Basic characteristics of laser cladding technology

       The lasers used in laser cladding mainly include CO2 lasers and solid-state lasers (mainly including disk lasers, fiber lasers and diode lasers. Old-fashioned lamp-pumped lasers have gradually faded out of the market due to low photoelectric conversion efficiency and cumbersome maintenance). For continuous CO2 laser cladding, scholars at home and abroad have done a lot of research. The research and development of high-power solid-state lasers has developed rapidly, mainly used for surface modification of non-ferrous alloys. According to literature reports, using CO2 laser for laser cladding of aluminum alloy, the aluminum alloy substrate is easily deformed or even collapsed under the condition of CO2 laser irradiation. The output wavelength of solid-state lasers, especially disc lasers, is 1.06 μm, which is an order of magnitude smaller than the wavelength of CO2 lasers, so it is more suitable for laser cladding of such metals.

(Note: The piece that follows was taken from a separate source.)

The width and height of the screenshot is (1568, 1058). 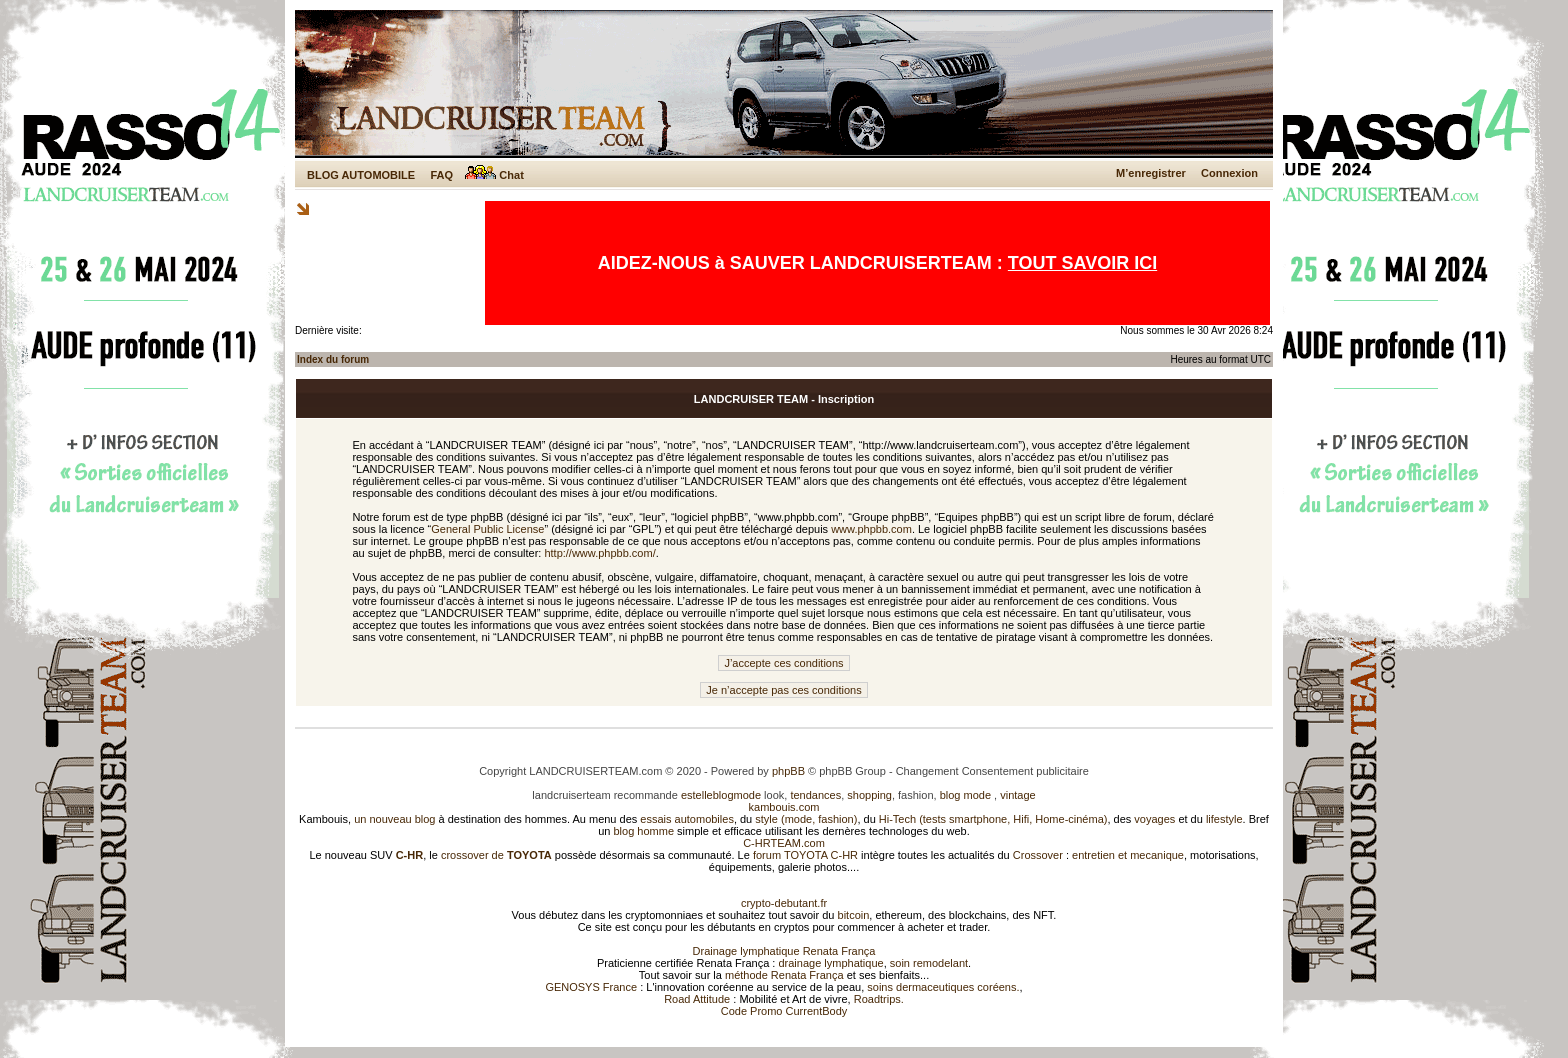 I want to click on www.phpbb.com, so click(x=871, y=529).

Laser cladding can be divided into two categories according to the different powder feeding processes: powder preset method and synchronous powder feeding method. The two methods have similar effects. The synchronous powder feeding method has the advantages of easy automatic control, high laser energy absorption rate, and no internal pores, especially for cladding metal ceramics, which can significantly improve the crack resistance of the cladding layer, so that the hard ceramic phase can be The advantages of uniform distribution in the cladding layer, etc.

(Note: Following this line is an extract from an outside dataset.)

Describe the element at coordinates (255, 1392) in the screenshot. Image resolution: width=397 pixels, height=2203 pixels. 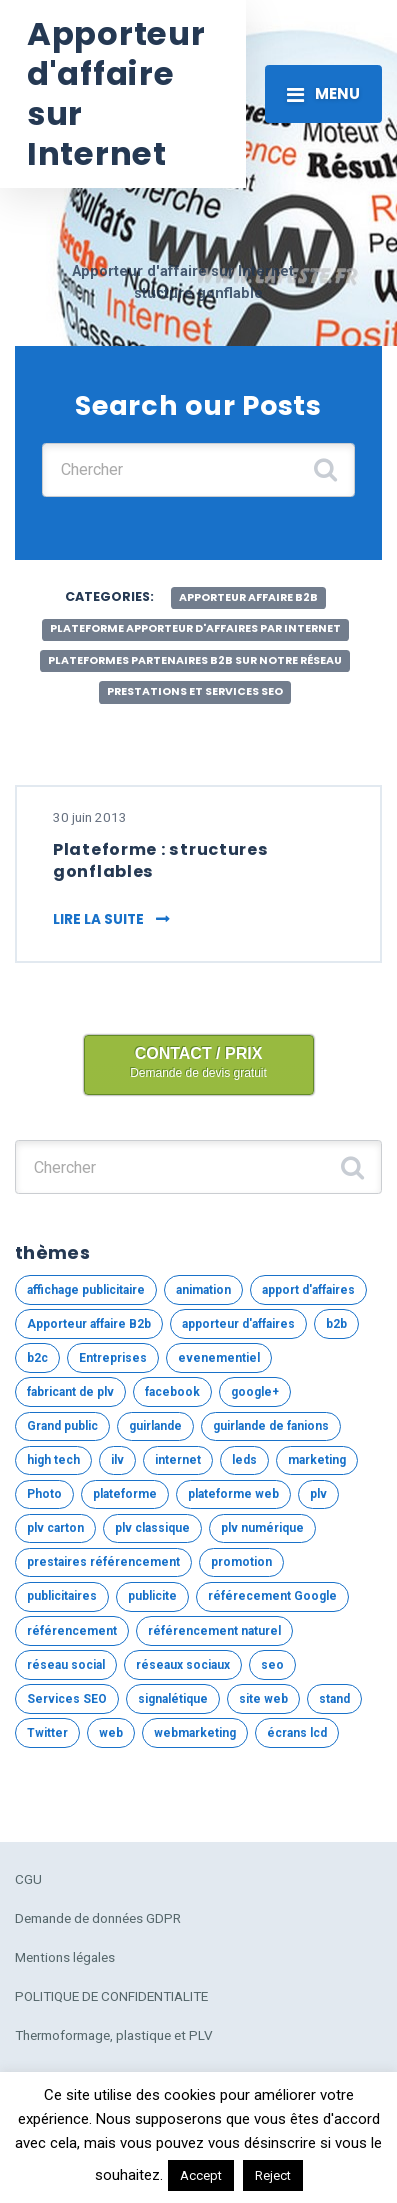 I see `google+` at that location.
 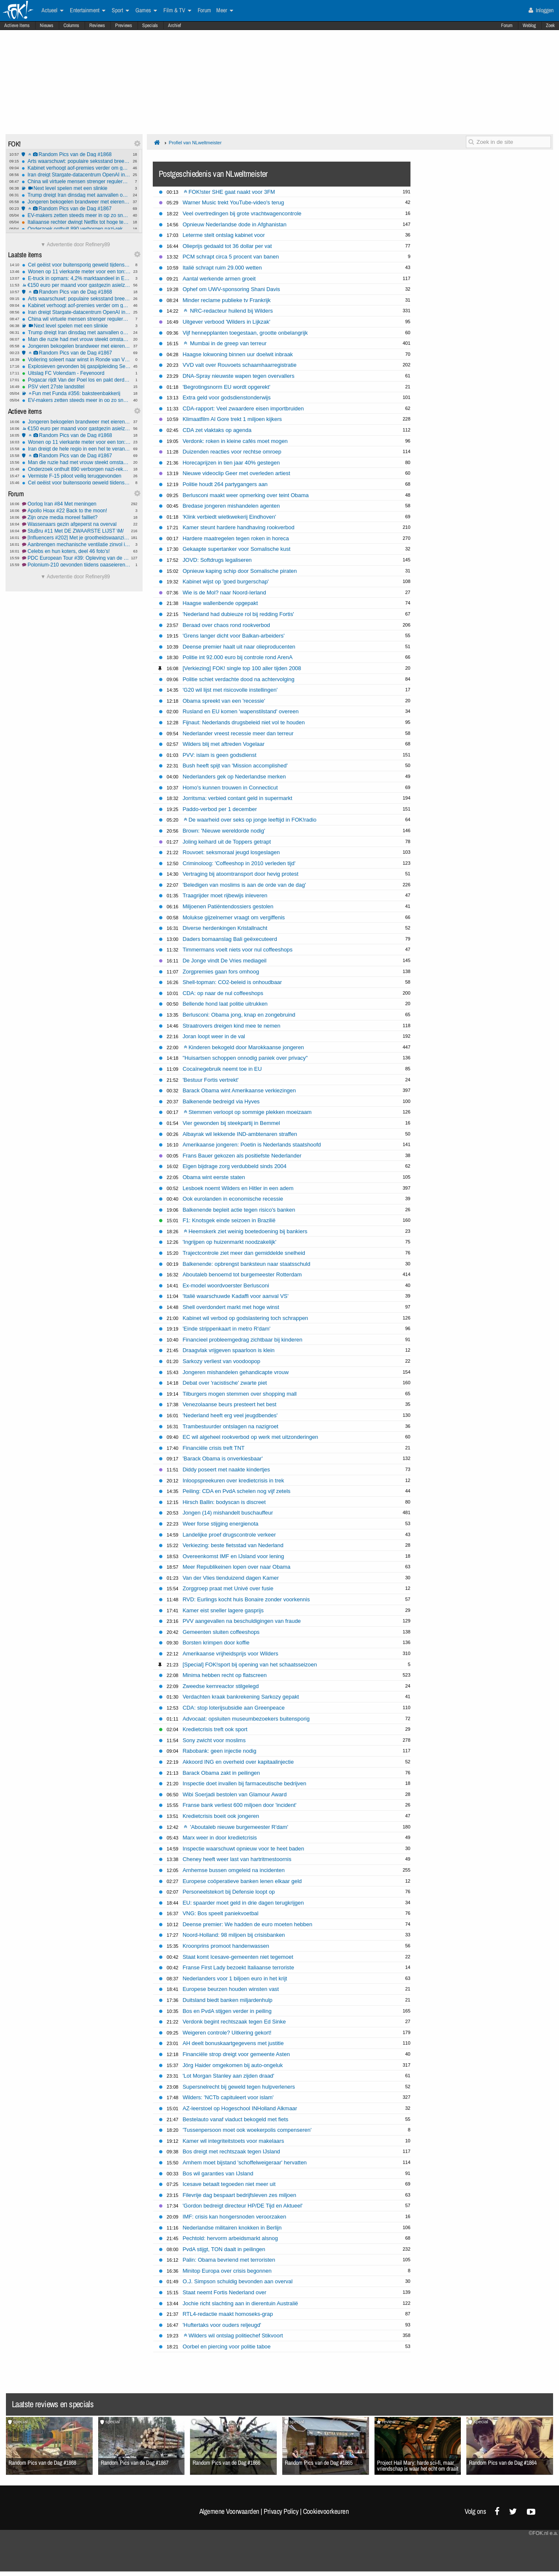 What do you see at coordinates (76, 278) in the screenshot?
I see `E-truck in opmars: 4,2% marktaandeel in Europa, maar 40.000 laadpunten tekort` at bounding box center [76, 278].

1. Laser cladding has the following characteristics:

(1) The cooling rate is fast (up to 106K/s), which belongs to the rapid solidification process, and it is easy to obtain a fine-grained structure or generate new phases that cannot be obtained in an equilibrium state, such as unstable phase, amorphous state, etc.

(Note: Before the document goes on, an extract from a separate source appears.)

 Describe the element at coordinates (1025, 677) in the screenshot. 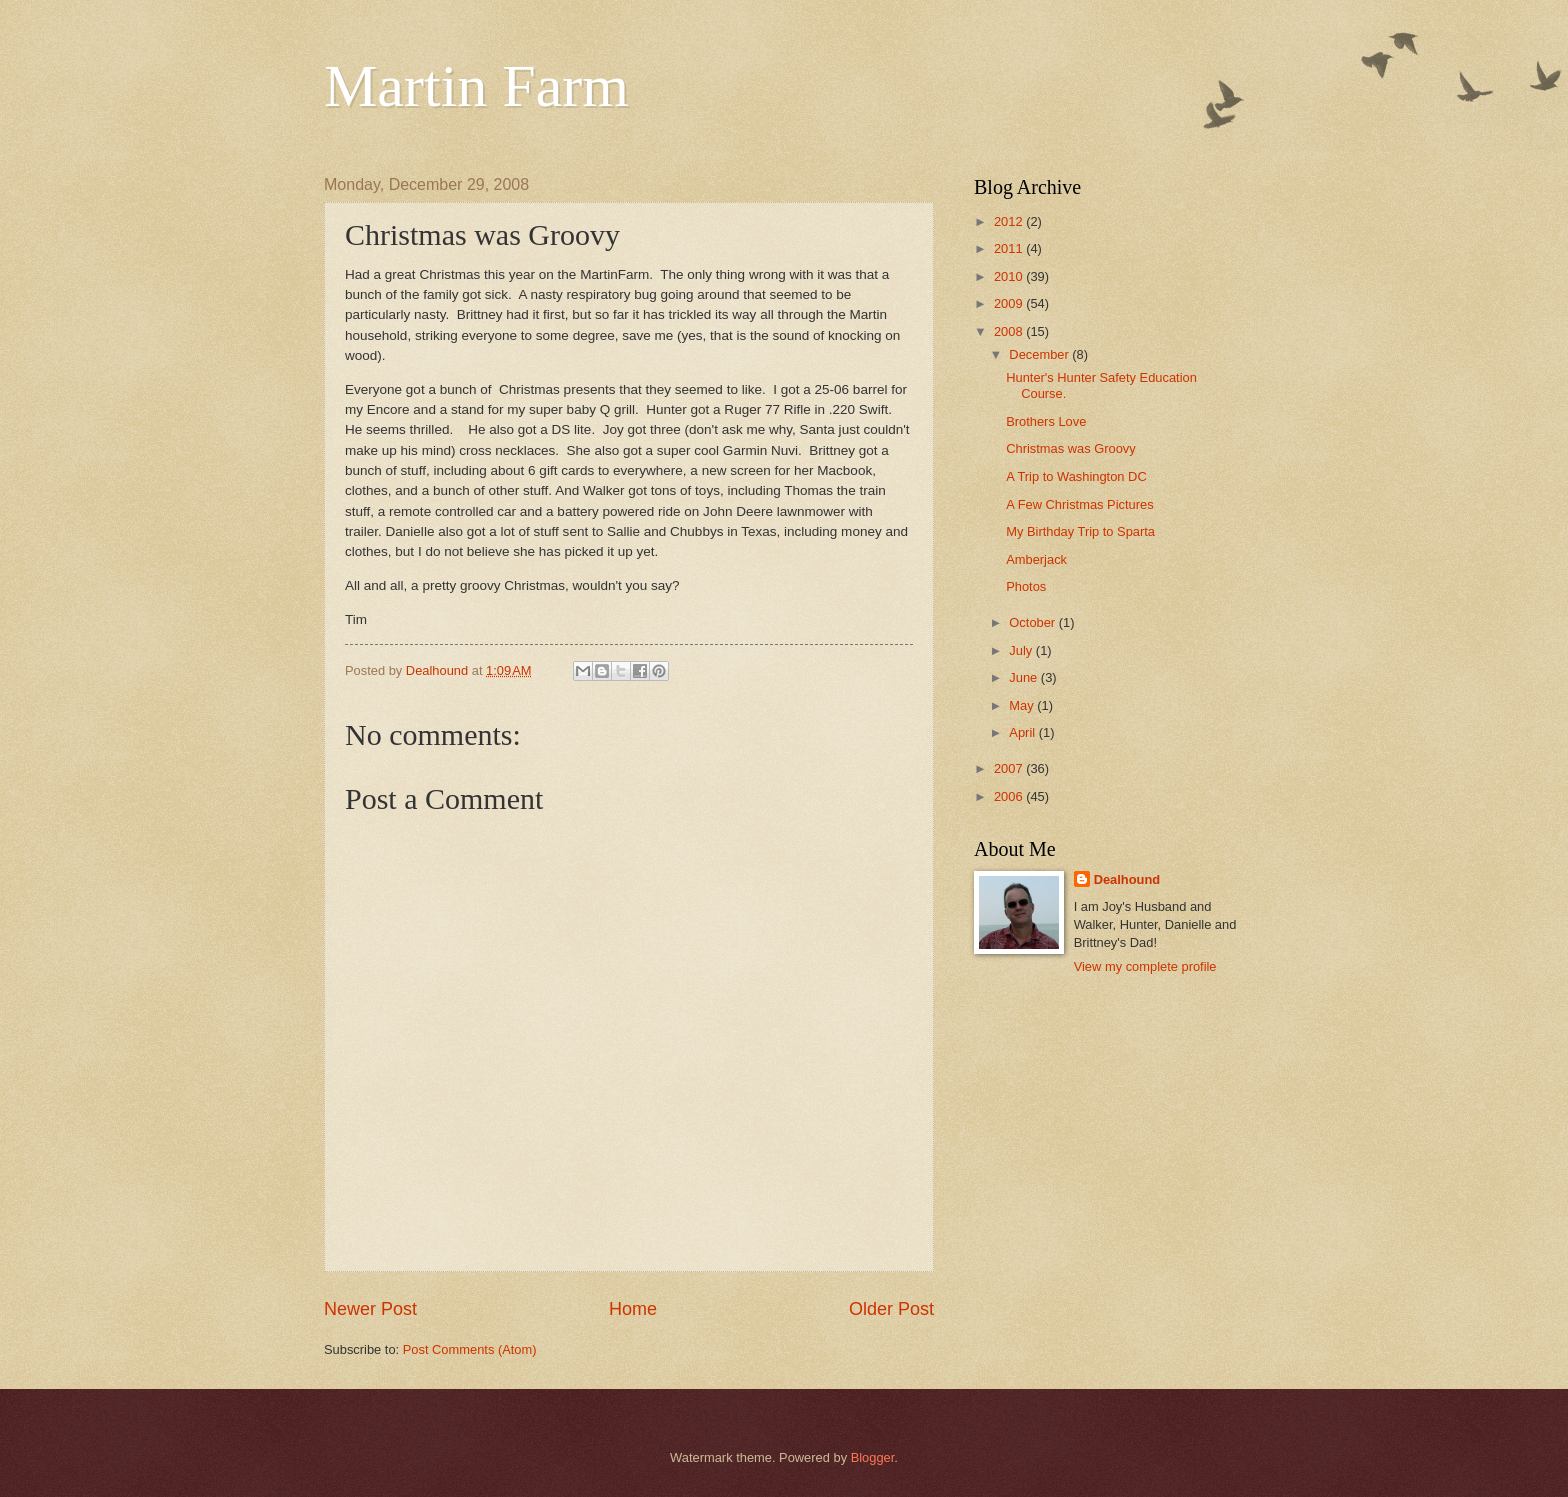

(2) The dilution rate of the coating is low (generally less than 5%), and it has a strong metallurgical bond or interface diffusion bond with the substrate. By adjusting the laser process parameters, a good coating with a low dilution rate can be obtained, and the coating composition and Controllable dilution;

(3) The heat input and distortion are small, especially when high power density is used for rapid cladding, the deformation can be reduced to within the assembly tolerance of the part.

(4) There are almost no restrictions on powder selection, especially for depositing high melting point alloys on the surface of low melting point metals;

(5) The thickness of the cladding layer is large, and the thickness of one coating is 0.2~2.0mm for a single powder feeding.

(6) It can carry out selective cladding, with less material consumption and excellent cost performance;

(7) Beam aiming can make inaccessible areas clad;

(8) The technological process is easy to realize automation.

It is very suitable for wear repair of common wearing parts in oil fields.

2. Similarities and differences between laser cladding and laser alloying

Laser cladding and laser alloying are both rapid melting processes produced by high-energy-density laser beams, forming alloy cladding layers with completely different compositions and properties that are fused with each other on the surface of the substrate. The two processes are similar, but there are essential differences. The main differences are as follows:

(1) In the process of laser cladding, the cladding material is completely melted, and the melting layer of the base body is very thin, so it has little influence on the composition of the cladding layer, while laser alloying is to add alloy to the surface of the substrate melting the cladding layer element, the purpose is to form a new alloy layer based on the substrate.

(2) In essence, laser cladding does not use the molten metal on the surface layer of the base as a solvent, but melts the separately configured alloy powder to make it the main alloy of the cladding layer. At the same time, a thin layer of the base alloy is also melted to form Metallurgical bonding. The preparation of new materials by laser cladding technology is an important basis for the repair and remanufacturing of failed parts under extreme conditions and the direct manufacturing of metal parts, which is highly valued by the scientific community and enterprises around the world.